Darren Clarke not yet pressing Ryder Cup panic button

The sight of European big guns limping over the finish line early on Sunday at the Masters need not necessarily give Ryder Cup team captain Darren Clarke cause for panic five months out from the 41st match-up at Hazeltine.

Henrik Stenson, Sergio Garcia, Martin Kaymer and Ian Poulter, heroes all for their continent over the years in the biennial golfing dust-up with the Americans, were among the tail-enders at Augusta National yesterday.

Sweden’s Stenson, one of Paul McGinley’s most dependable soldiers in the famous victory at Gleneagles two years ago, completed the first major of the season at six-over par, Garcia at eight-over while Team Europe inspiration Poulter tied with Kaymer, the German who hit the winning putt to seal the Miracle at Medinah in 2012, on 12-over par to finish joint 49th of the 57 who made the halfway cut. Graeme McDowell did not get that far.

Should Clarke be worried? Of course, it will be a concern that players his predecessors would have banked on in previous Ryder Cups are not in the best of form right now but the Masters and the course it is played on is often a tournament to be treated in isolation, a place where 58-year-old Bernhard Langer can give himself a chance of victory and American Smylie Kaufman can announce his presence on the world stage.

Yet Clarke, who played for Langer on a record-breaking winning team at Oakland Hills in 2004 alongside Westwood, Poulter, Casey and Garcia, will not assess the strength of his potential team just yet. There is a long way to go in the race to qualify and while major victories by Europeans would give a much-needed boost he will be mindful that Langer took his team to Detroit that year with Phil Mickelson, Retief Goosen, Todd Hamilton and Vijay Singh as the season’s major winners. Not a European among them and yet Langer engineered an 18.5 to 9.5 victory.

Last August, at the PGA Championship. Clarke was asked about the effect an American clean sweep of the majors would have on the challenge facing him as the captain charged with winning a fourth straight Ryder Cup in Minnesota this September.
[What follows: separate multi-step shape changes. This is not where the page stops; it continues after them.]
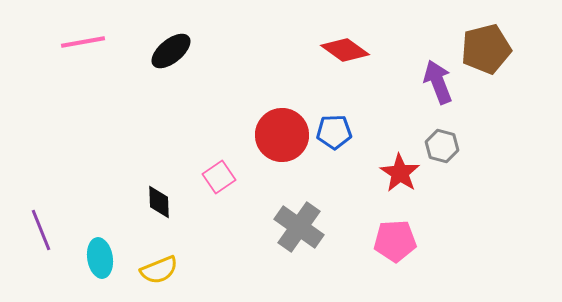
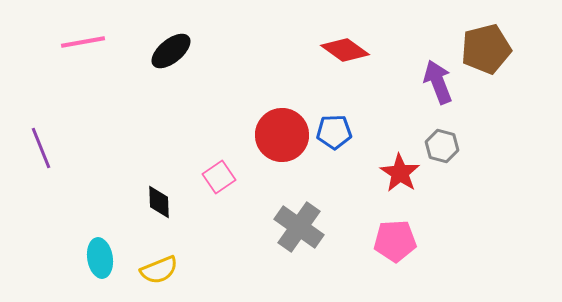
purple line: moved 82 px up
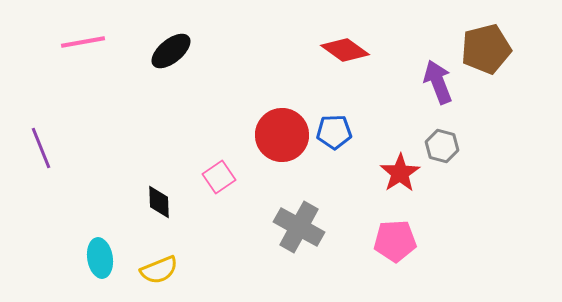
red star: rotated 6 degrees clockwise
gray cross: rotated 6 degrees counterclockwise
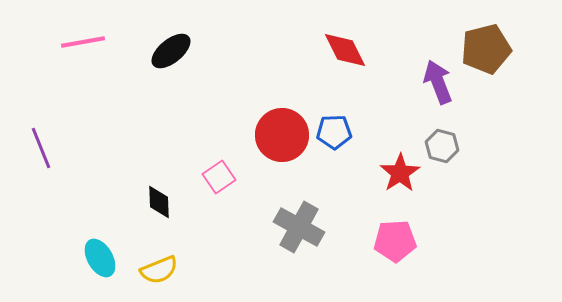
red diamond: rotated 27 degrees clockwise
cyan ellipse: rotated 21 degrees counterclockwise
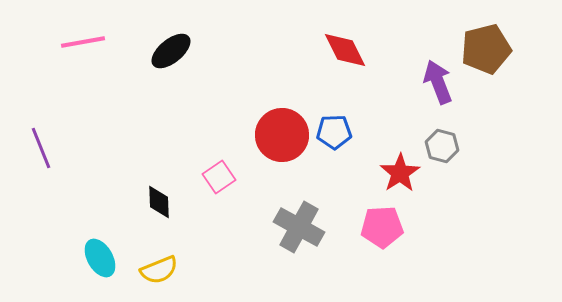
pink pentagon: moved 13 px left, 14 px up
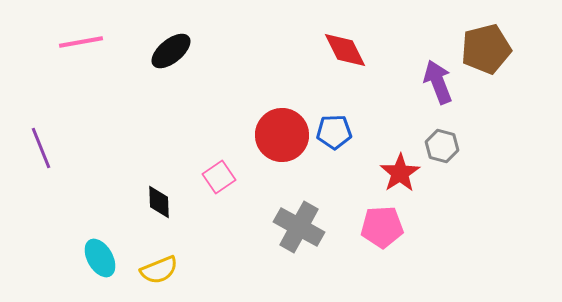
pink line: moved 2 px left
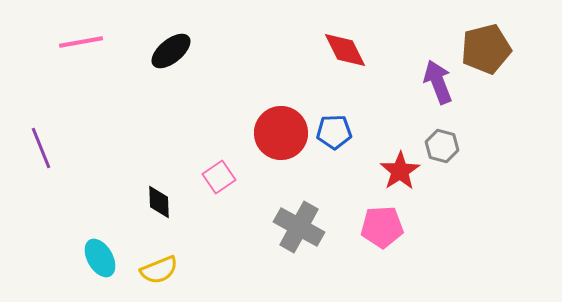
red circle: moved 1 px left, 2 px up
red star: moved 2 px up
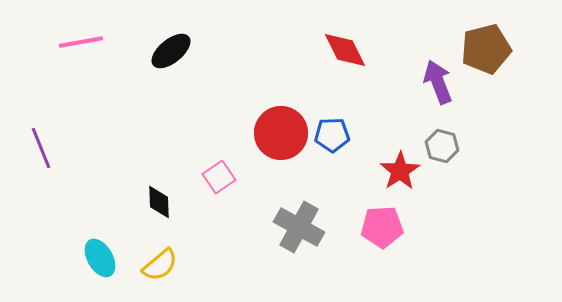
blue pentagon: moved 2 px left, 3 px down
yellow semicircle: moved 1 px right, 5 px up; rotated 18 degrees counterclockwise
Jordan Spieth had won the Masters and US Open with Zach Johnson taking the Claret Jug with his Open victory at St Andrews.

There would be no clean sweep with Australian Jason Day winning that week’s PGA at Whistling Straits but Clarke replied: “If you ask me the same question next year, then I may be a little more concerned because the points haven’t started for us. So we shall see. But in terms of does it make any task anymore daunting, no, it’s a very, very tough task that we as the European Tour have in front of us.

“There’s a new breed of American player coming through, highlighted by Jordan Spieth, obviously. And those are wonderful players. Davis (Love, the US captain) is going to have a very strong, possibly quite a new look on the team. But a very, very strong team.”

As Spieth maintained his 54-hole lead over compatriot Kaufman over the front nine at Augusta National last night, and McIlroy began to fade without laying a glove on the defending champion for the past two days, Clarke will have taken solace in a number of strong European performances.

Soren Kjeldsen, the Irish Open champion from Royal County Down, was closing the gap on Spieth, Danny Willett was emerging as a major championship contender and both Westwood and Casey were prominent while Justin Rose is as solid as he has been over the past six seasons.

The continuing good form of Casey may also lead him to reconsider his eligibility issues by returning to the European Tour family to meet the qualification criteria.

McIlroy may be an enigma, once more bamboozled by the Augusta National course he believes most suits his game, but think back two years ago and he started the season in much worse shape. He finished tied for eighth and went on to kick-start his season by winning, minus fiancee Caroline Wozniacki, the BMW PGA Championship at Wentworth the following month.

And McIlroy wound up going into the Ryder Cup as world number one, having completed a three-tournament run in July and August that saw him win The Open, the WGC-Bridgestone Invitational and the PGA Championship in successive starts.

There is plenty of time for him and Team Europe to come good.